Vu la procédure suivante :
Procédure contentieuse antérieure :
M. C... A... a demandé au tribunal administratif de Toulouse d'annuler l'arrêté du 10 novembre 2017 par lequel le préfet du Tarn a prononcé son expulsion du territoire français.
Par un jugement n° 1705739 du 18 avril 2019, le tribunal administratif de Toulouse a rejeté sa demande.
Procédure devant la cour :
Par une requête, enregistrée le 3 juillet 2019, M. A..., représenté par Me B..., demande à la cour :
1°) d'annuler ce jugement du tribunal administratif de Toulouse du 18 avril 2019 ;
2°) d'annuler l'arrêté du préfet du Tarn du 10 novembre 2017 ;
3°) de mettre à la charge de l'État une somme de 3 600 euros en application de l'article L. 761-1 du code de justice administrative.
Il soutient que :
- dès lors qu'il est parent d'enfants français, il ne peut pas faire l'objet d'une mesure d'expulsion, en vertu du 1° de l'article L. 521-2 du code de l'entrée et du séjour des étrangers et du droit d'asile ;
- dès lors qu'il réside régulièrement en France depuis plus de dix ans, il ne peut pas faire l'objet d'une mesure d'expulsion, en vertu du 4° de l'article L. 521-2 du code de l'entrée et du séjour des étrangers et du droit d'asile ;
- dès lors qu'il réside régulièrement en France depuis plus de dix ans et qu'il est parent d'enfant français, il ne peut pas faire l'objet d'une mesure d'expulsion, en vertu du 4° de l'article L. 521-3 du code de l'entrée et du séjour des étrangers et du droit d'asile ;
- la décision en litige déroge à l'interdiction de prononcer une double peine pour les mêmes faits ;
- la décision en litige méconnaît l'article 8 de la convention européenne de sauvegarde des droits de l'Homme et des libertés fondamentales ;
- il ne représente pas une menace réelle et suffisamment grave pour l'ordre public ou la sécurité.
Par ordonnance du 8 octobre 2019, la clôture d'instruction a été fixée au 12 novembre 2019 à 12 heures.
Un mémoire, enregistré le 13 novembre 2019, a été présenté par le préfet du Tarn.
Vu les autres pièces du dossier.
Vu :
- la Constitution ;
- la convention européenne de sauvegarde des droits de l'Homme et des libertés fondamentales ;
- le code de l'entrée et du séjour des étrangers et du droit d'asile ;
- le code de justice administrative.
Le président de la formation de jugement a dispensé le rapporteur public, sur sa proposition, de prononcer des conclusions à l'audience.
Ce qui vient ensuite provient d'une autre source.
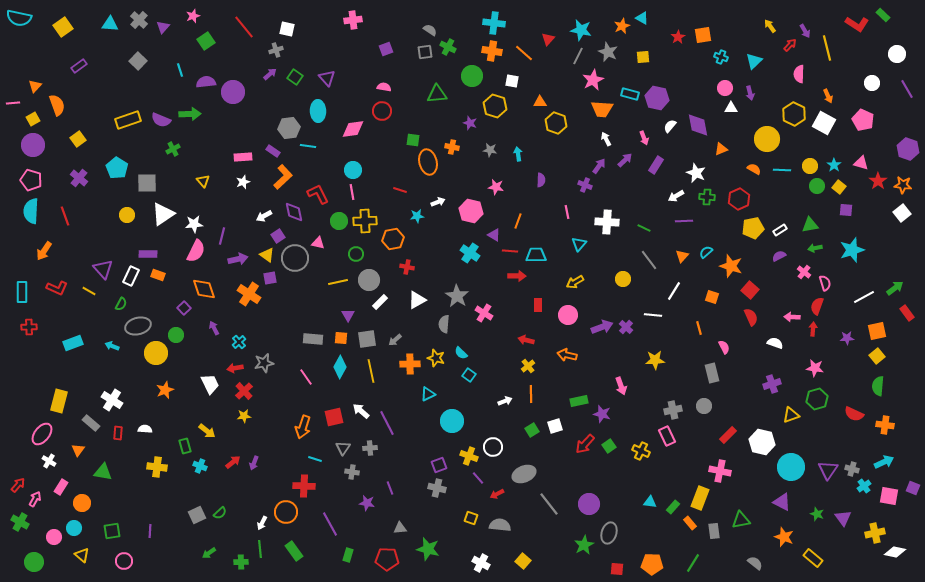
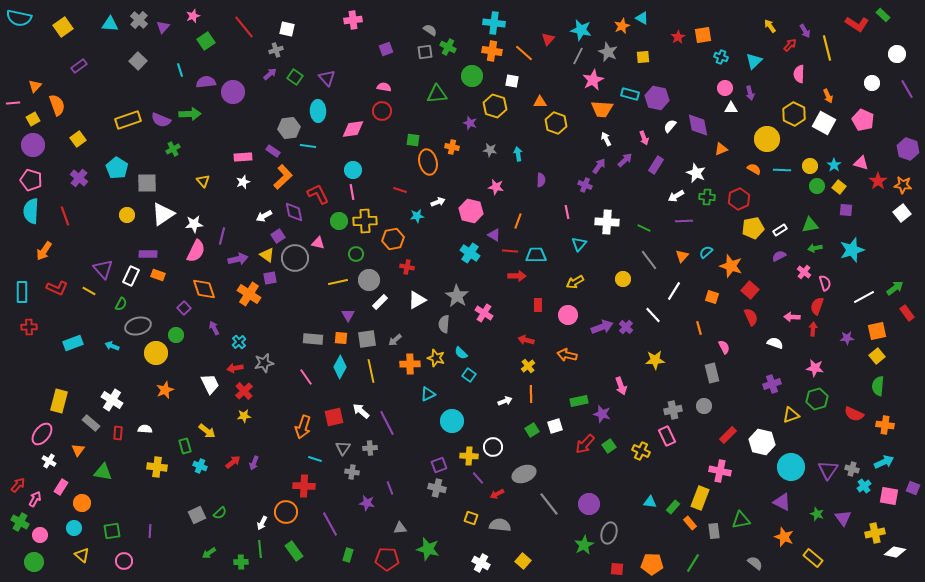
white line at (653, 315): rotated 42 degrees clockwise
yellow cross at (469, 456): rotated 18 degrees counterclockwise
pink circle at (54, 537): moved 14 px left, 2 px up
Les parties ont été régulièrement averties du jour de l'audience.
Le rapport de M. Romain Roussel, premier conseiller, a été entendu au cours de l'audience publique.
Considérant ce qui suit :
1. M. A..., ressortissant guinéen né le 21 avril 1984, est entré en France mineur puis a bénéficié, à compter de sa majorité, de titres de séjour régulièrement renouvelés. Par arrêté du 10 novembre 2017, le préfet du Tarn a prononcé son expulsion du territoire français. M. A... relève appel du jugement du 18 avril 2019 par lequel le tribunal administratif de Toulouse a rejeté sa demande tendant à l'annulation de cet arrêté.
Au fond :
2. En premier lieu, aux termes de l'article L. 521-1 du code de l'entrée et du séjour des étrangers et du droit d'asile : " Sous réserve des dispositions des articles L. 521-2, L. 521-3 et L. 521-4, l'expulsion peut être prononcée si la présence en France d'un étranger constitue une menace grave pour l'ordre public ". Aux termes de l'article L. 521-2 du même code : " Ne peuvent faire l'objet d'une mesure d'expulsion que si cette mesure constitue une nécessité impérieuse pour la sûreté de l'Etat ou la sécurité publique et sous réserve que les dispositions de l'article L. 521-3 n'y fassent pas obstacle : / 1° L'étranger, ne vivant pas en état de polygamie, qui est père ou mère d'un enfant français mineur résidant en France, à condition qu'il établisse contribuer effectivement à l'entretien et à l'éducation de l'enfant dans les conditions prévues par l'article 371-2 du code civil depuis la naissance de celui-ci ou depuis au moins un an (...) / 4° L'étranger qui réside régulièrement en France depuis plus de dix ans, sauf s'il a été, pendant toute cette période, titulaire d'une carte de séjour temporaire ou pluriannuelle portant la mention " étudiant " (...) / Par dérogation aux dispositions du présent article, l'étranger visé aux 1° à 5° peut faire l'objet d'un arrêté d'expulsion en application de l'article L. 521-1 s'il a été condamné définitivement à une peine d'emprisonnement ferme au moins égale à cinq ans ". Aux termes de l'article L. 521-3 du même code : " Ne peuvent faire l'objet d'une mesure d'expulsion qu'en cas de comportements de nature à porter atteinte aux intérêts fondamentaux de l'Etat, ou liés à des activités à caractère terroriste, ou constituant des actes de provocation explicite et délibérée à la discrimination, à la haine ou à la violence contre une personne déterminée ou un groupe de personnes : (...) / 4° L'étranger qui réside régulièrement en France depuis plus de dix ans et qui, ne vivant pas en état de polygamie, est père ou mère d'un enfant français mineur résidant en France, à condition qu'il établisse contribuer effectivement à l'entretien et à l'éducation de l'enfant dans les conditions prévues par l'article 371-2 du code civil depuis la naissance de celui-ci ou depuis au moins un an (...) / Les étrangers mentionnés au présent article bénéficient de ses dispositions même s'ils se trouvent dans la situation prévue au dernier alinéa de l'article L. 521-2 ".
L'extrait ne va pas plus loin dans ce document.